Successful VBAC (Vaginal Birth After Cesarean) for a 39-Week Primigravida

QUESTION

A 36 year old primigravida, at 39-week pregnancy, otherwise normal pregnancy with previous low transverse cesarean section. The patient expressed a desire to have a vaginal birth, (VBAC) and this was agreed to. Patients labor started at 5:00am an progressed for a 5 hour labor. A 6 lb. 9 oz. baby girl was delivered over an intact perineum. No lacerations were noted. The placenta separated naturally.

ANSWER

Successful VBAC (Vaginal Birth After Cesarean) for a 39-Week Primigravida

Introduction

Vaginal Birth After Cesarean (VBAC) is a significant consideration for pregnant individuals who have previously undergone a cesarean section. In this case, we will explore the successful VBAC journey of a 36-year-old primigravida who was at 39 weeks of pregnancy, had a previous low transverse cesarean section, and expressed a desire for a vaginal birth. The labor and delivery experience, as well as the favorable outcome, will be discussed.

Patient Profile

The patient, a 36-year-old primigravida, had experienced a previous low transverse cesarean section. Her pregnancy had been proceeding without significant complications, making her a suitable candidate for attempting a VBAC.

Labor and Delivery

The patient’s labor began at 5:00 am, marking the initiation of her VBAC journey. Over the course of five hours, her labor progressed steadily. This efficient progression was a positive sign for a successful vaginal birth.

Delivery Outcome

The culmination of the patient’s VBAC experience was the safe and successful delivery of a healthy baby girl. The baby weighed 6 pounds and 9 ounces, which is within the typical range for a newborn. Remarkably, the delivery was accomplished over an intact perineum, indicating a smooth and uncomplicated vaginal birth process.

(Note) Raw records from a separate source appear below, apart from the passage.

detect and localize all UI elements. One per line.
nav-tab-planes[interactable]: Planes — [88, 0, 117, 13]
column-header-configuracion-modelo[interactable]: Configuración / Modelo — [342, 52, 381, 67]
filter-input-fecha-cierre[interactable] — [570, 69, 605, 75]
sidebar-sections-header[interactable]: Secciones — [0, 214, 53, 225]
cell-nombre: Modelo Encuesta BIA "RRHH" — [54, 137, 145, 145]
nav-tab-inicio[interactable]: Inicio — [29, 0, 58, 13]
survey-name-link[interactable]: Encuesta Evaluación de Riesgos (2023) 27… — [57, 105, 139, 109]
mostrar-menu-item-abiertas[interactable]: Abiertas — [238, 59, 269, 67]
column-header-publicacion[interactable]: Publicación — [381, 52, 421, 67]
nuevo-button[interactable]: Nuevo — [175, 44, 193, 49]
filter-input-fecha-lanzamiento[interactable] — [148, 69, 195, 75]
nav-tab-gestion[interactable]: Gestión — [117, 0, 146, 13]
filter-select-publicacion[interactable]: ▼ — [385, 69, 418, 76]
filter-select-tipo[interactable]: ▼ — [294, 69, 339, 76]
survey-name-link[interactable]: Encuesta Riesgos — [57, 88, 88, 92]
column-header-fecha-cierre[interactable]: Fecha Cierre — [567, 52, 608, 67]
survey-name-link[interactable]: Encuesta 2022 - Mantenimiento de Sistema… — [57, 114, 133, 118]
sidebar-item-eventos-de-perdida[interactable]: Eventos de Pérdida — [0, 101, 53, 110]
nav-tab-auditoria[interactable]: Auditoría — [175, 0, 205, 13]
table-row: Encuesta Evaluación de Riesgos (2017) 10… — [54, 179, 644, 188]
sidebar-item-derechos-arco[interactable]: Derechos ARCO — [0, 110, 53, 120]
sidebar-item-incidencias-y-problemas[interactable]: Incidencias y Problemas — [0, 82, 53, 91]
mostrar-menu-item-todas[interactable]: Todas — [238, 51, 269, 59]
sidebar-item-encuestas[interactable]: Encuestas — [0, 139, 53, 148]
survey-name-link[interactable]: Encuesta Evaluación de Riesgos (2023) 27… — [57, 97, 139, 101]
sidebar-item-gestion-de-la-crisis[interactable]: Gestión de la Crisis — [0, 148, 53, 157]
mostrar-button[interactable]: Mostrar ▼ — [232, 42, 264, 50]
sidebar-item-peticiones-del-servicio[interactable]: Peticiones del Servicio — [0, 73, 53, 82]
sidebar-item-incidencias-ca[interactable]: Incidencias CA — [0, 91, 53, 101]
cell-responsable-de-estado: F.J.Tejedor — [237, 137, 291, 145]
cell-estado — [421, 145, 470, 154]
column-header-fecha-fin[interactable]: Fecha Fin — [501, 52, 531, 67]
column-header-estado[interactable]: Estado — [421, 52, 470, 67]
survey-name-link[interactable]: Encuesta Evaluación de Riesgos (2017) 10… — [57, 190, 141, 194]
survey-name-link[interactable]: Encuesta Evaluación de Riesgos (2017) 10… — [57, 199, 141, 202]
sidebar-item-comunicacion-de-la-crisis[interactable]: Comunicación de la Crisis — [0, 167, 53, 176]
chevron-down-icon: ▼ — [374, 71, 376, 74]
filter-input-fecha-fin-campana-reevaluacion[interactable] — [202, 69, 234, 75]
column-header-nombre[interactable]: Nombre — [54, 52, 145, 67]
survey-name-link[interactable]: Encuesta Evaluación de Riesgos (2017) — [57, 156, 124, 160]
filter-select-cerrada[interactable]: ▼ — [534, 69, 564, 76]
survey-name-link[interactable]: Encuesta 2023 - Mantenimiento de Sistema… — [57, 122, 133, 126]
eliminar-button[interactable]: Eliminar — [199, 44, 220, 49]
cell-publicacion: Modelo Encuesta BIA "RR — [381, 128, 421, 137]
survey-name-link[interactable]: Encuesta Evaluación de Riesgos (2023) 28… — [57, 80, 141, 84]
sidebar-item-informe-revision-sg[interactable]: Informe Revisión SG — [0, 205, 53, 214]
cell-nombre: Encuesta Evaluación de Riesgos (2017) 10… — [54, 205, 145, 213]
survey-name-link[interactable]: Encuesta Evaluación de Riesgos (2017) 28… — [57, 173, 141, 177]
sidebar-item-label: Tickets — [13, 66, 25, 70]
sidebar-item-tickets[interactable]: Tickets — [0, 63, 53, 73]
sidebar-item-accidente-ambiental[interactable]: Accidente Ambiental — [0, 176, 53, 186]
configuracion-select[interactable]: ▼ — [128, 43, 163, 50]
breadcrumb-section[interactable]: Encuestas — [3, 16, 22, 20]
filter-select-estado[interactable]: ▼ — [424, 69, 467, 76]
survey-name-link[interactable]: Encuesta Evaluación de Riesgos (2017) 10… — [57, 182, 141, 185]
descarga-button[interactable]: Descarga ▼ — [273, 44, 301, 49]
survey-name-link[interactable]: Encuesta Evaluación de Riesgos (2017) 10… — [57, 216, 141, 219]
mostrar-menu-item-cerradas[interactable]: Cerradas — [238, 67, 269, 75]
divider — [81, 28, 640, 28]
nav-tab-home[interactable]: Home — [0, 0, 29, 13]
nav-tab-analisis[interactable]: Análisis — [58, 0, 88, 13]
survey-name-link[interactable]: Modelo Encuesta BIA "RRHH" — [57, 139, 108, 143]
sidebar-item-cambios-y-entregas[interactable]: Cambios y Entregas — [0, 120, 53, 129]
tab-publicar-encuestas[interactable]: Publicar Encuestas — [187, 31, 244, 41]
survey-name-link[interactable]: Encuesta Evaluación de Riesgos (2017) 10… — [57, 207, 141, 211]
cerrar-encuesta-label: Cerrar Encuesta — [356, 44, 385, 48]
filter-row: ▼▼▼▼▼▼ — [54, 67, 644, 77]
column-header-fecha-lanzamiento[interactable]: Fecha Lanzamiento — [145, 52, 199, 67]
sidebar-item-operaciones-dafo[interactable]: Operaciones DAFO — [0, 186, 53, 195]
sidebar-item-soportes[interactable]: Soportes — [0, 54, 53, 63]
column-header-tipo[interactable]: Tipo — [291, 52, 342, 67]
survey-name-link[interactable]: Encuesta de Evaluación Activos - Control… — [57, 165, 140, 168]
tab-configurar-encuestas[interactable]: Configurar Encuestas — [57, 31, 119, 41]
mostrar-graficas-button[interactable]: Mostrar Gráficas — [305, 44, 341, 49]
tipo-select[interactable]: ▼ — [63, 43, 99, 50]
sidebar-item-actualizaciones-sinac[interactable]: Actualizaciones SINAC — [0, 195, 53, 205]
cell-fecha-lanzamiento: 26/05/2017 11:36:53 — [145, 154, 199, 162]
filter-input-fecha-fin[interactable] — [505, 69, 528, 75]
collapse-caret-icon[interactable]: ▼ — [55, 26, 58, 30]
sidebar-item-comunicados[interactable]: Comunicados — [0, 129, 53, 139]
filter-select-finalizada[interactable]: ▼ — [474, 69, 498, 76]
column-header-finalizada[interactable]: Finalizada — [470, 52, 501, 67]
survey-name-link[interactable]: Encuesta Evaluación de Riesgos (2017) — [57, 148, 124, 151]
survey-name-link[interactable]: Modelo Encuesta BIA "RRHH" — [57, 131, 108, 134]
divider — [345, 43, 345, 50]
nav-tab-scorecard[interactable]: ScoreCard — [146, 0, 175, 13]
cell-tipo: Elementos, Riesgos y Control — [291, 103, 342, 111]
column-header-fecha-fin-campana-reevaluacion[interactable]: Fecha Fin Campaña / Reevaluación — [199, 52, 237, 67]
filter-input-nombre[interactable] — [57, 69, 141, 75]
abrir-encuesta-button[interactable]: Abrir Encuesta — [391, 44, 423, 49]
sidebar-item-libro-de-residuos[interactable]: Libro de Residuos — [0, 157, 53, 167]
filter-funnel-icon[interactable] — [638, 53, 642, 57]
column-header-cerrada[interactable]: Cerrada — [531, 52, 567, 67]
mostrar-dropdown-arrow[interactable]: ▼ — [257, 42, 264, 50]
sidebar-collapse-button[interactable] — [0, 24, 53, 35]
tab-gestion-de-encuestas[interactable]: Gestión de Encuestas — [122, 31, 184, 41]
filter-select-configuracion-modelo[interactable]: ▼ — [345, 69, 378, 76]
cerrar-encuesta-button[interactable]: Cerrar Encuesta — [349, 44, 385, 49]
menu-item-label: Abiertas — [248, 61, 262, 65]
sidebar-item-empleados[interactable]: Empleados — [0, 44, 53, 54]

No lacerations were noted during the delivery, underscoring the effectiveness of the labor management and the care provided by the healthcare team. Additionally, the placenta separated naturally, another favorable aspect of this VBAC.

Conclusion

This case exemplifies the successful achievement of a VBAC for a primigravida with a previous low transverse cesarean section. It highlights the importance of individualized care and shared decision-making in maternity care, where the patient expressed a strong desire for a vaginal birth, and this choice was supported.

The five-hour labor process culminated in the birth of a healthy baby girl, weighing 6 pounds and 9 ounces, with no lacerations noted. The intact perineum and natural placental separation further underscore the positive outcome of this VBAC.

Successful VBACs like this one offer hope and encouragement to individuals who desire a vaginal birth after a prior cesarean section. It demonstrates that, under appropriate medical supervision and with careful monitoring, VBACs can be safe and attainable, providing an empowering and fulfilling birthing experience for mothers.